What you have to do:
The data below must be repeated exactly. Leave nothing out.

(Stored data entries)

=== Begin Enclosure ===

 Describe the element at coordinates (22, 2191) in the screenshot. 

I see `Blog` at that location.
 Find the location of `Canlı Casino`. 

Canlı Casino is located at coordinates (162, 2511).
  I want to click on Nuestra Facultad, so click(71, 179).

=== End Enclosure ===

Final answer:
 Describe the element at coordinates (22, 2191) in the screenshot. 

I see `Blog` at that location.
 Find the location of `Canlı Casino`. 

Canlı Casino is located at coordinates (162, 2511).
  I want to click on Nuestra Facultad, so click(71, 179).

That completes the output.